Supplied data:
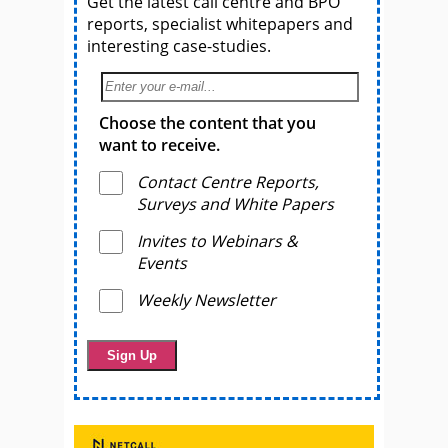
Get the latest call centre and BPO
reports, specialist whitepapers and
interesting case-studies.
Choose the content that you
want to receive.
Contact Centre Reports,
Surveys and White Papers
Invites to Webinars &
Events
Weekly Newsletter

Task prompt: In the entries above, copy the lines from the one that contains "interesting case-studies." through the last line, exactly as they appear.

Response:
interesting case-studies.
Choose the content that you
want to receive.
Contact Centre Reports,
Surveys and White Papers
Invites to Webinars &
Events
Weekly Newsletter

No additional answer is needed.